WHAT IS EXPECTED>
Lines with the word "Property" in them are the ones to copy from the records.

(Extracted page text data)
....................

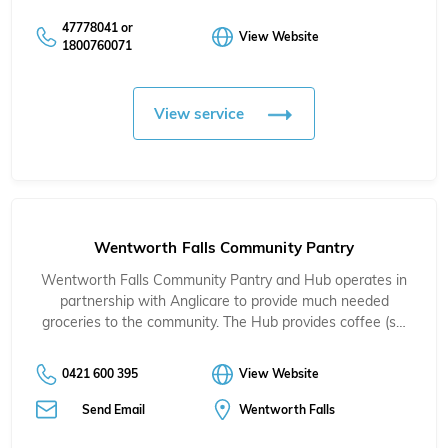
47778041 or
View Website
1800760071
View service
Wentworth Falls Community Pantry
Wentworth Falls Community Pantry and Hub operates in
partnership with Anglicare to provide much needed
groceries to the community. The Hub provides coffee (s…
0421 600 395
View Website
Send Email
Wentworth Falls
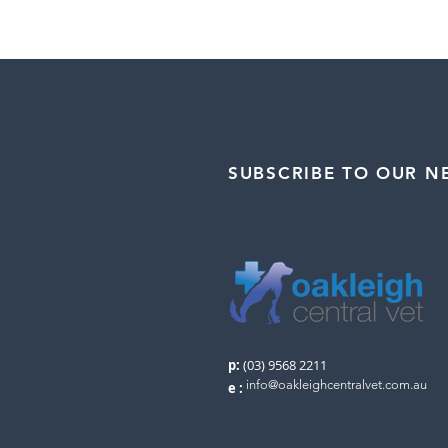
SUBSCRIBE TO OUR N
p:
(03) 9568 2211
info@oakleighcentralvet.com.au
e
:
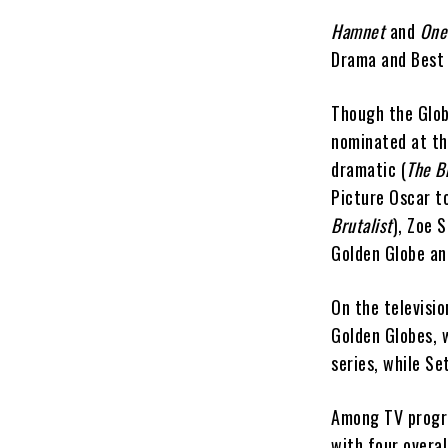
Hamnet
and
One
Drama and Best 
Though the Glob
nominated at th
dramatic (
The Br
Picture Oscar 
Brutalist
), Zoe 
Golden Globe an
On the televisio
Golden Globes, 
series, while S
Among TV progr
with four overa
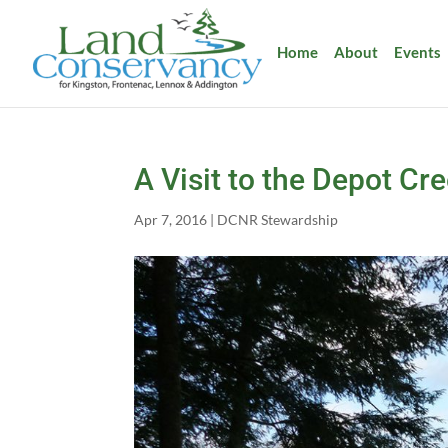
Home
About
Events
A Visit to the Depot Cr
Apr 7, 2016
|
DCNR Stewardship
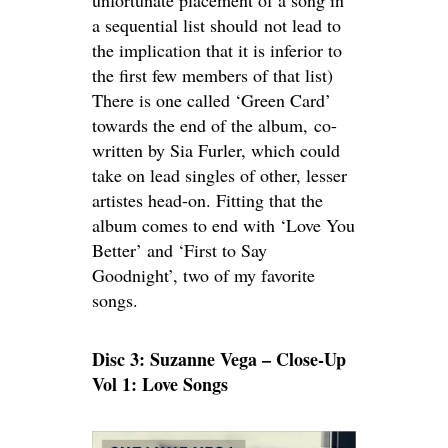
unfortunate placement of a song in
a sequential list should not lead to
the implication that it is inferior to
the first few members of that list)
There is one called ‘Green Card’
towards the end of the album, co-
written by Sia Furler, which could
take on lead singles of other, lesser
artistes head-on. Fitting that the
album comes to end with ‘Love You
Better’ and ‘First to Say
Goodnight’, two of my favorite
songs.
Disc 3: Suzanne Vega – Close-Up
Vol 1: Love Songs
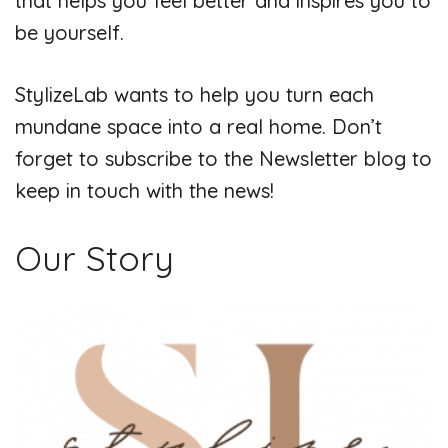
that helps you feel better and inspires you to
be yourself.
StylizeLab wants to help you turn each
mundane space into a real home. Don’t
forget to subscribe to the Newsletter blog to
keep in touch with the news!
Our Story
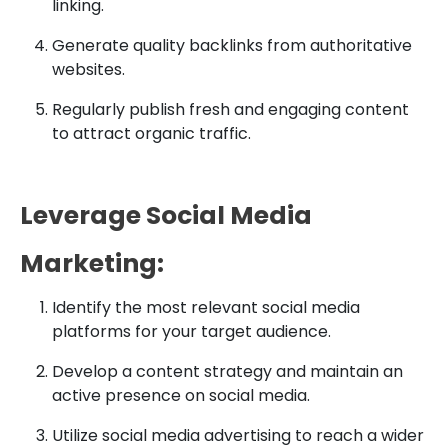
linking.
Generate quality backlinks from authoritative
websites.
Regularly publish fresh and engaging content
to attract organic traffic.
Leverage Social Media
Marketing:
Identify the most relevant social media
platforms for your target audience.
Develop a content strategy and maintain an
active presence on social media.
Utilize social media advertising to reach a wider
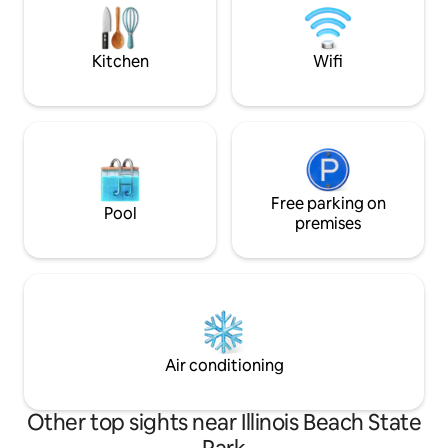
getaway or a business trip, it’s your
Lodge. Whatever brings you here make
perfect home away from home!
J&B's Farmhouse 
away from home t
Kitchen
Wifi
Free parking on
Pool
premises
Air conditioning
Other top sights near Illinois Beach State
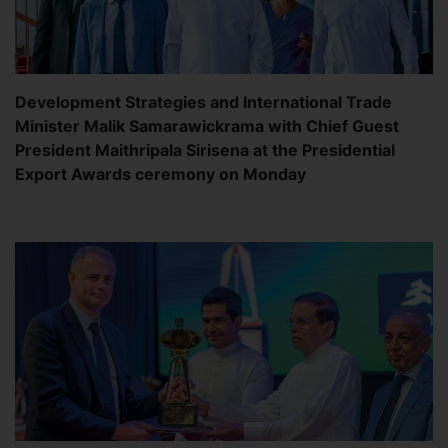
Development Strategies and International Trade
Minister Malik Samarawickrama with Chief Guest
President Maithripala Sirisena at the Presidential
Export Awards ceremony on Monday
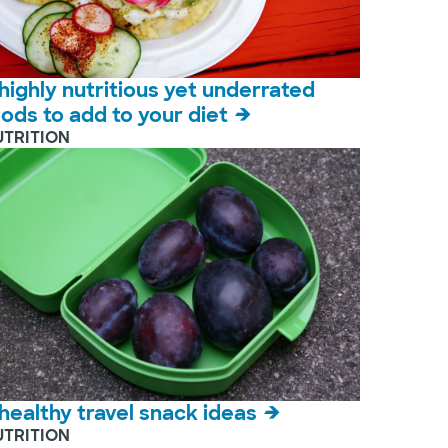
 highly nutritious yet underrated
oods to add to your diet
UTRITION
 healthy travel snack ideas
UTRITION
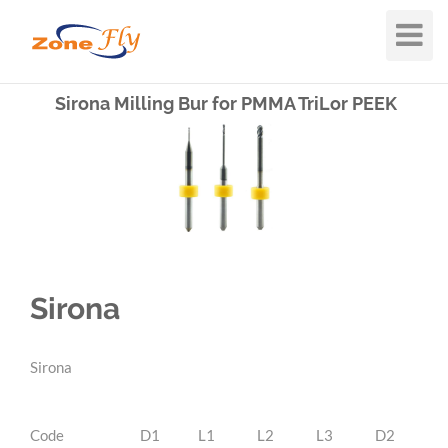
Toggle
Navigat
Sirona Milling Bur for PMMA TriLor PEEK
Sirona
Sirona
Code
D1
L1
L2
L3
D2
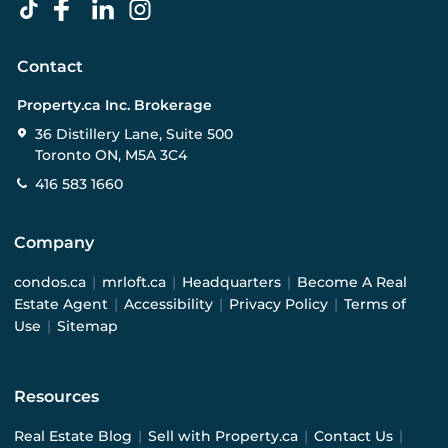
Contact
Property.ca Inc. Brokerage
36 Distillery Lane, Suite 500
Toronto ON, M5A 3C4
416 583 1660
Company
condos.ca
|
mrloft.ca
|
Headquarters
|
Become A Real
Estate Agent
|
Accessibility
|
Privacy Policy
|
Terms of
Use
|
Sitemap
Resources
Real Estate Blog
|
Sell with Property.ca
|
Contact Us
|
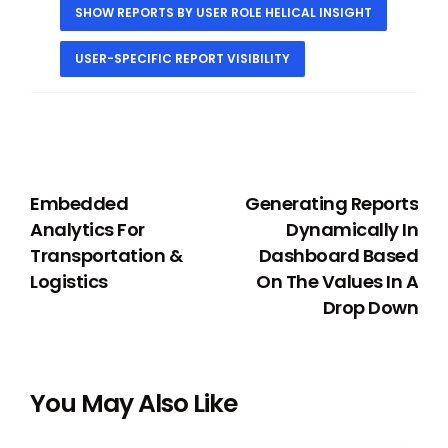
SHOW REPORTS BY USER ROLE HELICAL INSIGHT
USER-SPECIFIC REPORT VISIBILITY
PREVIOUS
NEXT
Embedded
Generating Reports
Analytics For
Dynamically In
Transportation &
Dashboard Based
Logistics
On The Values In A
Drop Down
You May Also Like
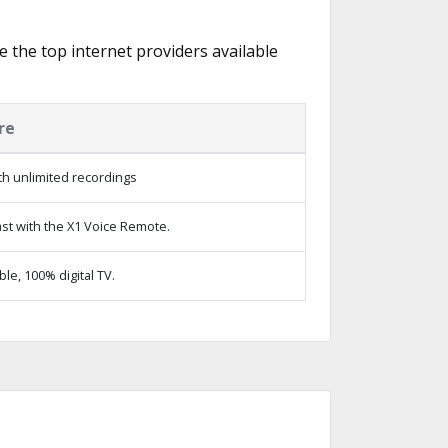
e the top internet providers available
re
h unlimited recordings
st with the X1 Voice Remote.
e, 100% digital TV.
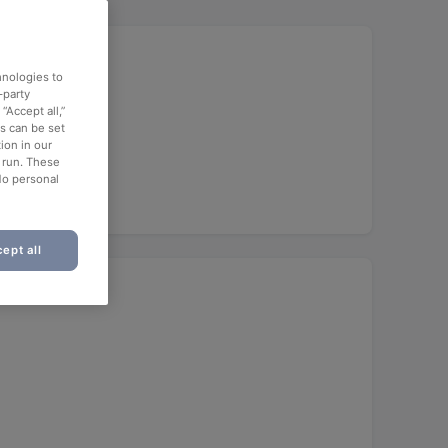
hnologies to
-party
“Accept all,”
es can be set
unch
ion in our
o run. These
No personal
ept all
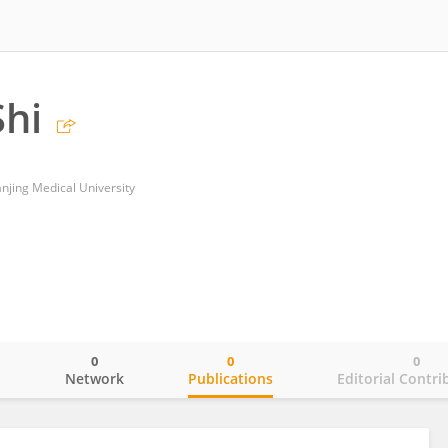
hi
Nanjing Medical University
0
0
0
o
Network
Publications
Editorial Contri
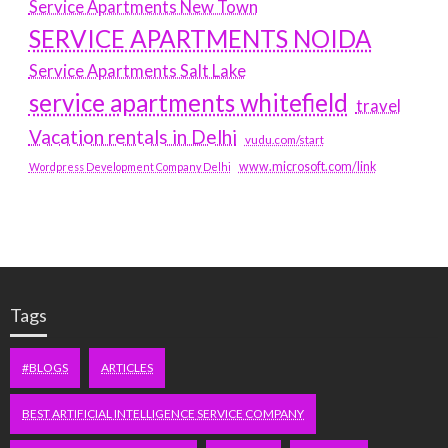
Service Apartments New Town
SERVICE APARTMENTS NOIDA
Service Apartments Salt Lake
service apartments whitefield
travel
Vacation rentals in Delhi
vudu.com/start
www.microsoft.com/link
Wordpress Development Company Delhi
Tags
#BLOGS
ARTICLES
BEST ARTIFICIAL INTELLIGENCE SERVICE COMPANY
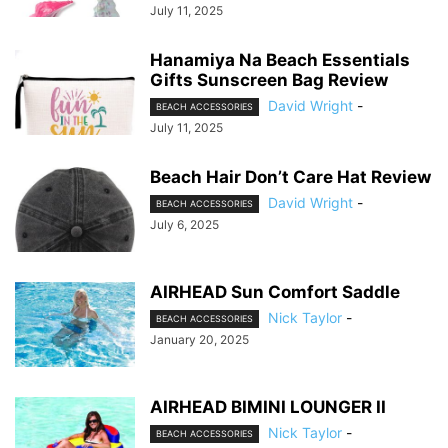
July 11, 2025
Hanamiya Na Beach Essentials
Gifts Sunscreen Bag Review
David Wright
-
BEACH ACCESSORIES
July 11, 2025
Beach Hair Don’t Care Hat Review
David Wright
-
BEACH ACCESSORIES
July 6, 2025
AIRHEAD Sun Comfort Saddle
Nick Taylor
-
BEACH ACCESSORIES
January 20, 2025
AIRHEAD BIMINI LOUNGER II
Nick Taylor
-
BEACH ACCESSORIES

....................

SOLUTION TO THE EXERCISE>
Property.ca Inc. Brokerage
Sell with Property.ca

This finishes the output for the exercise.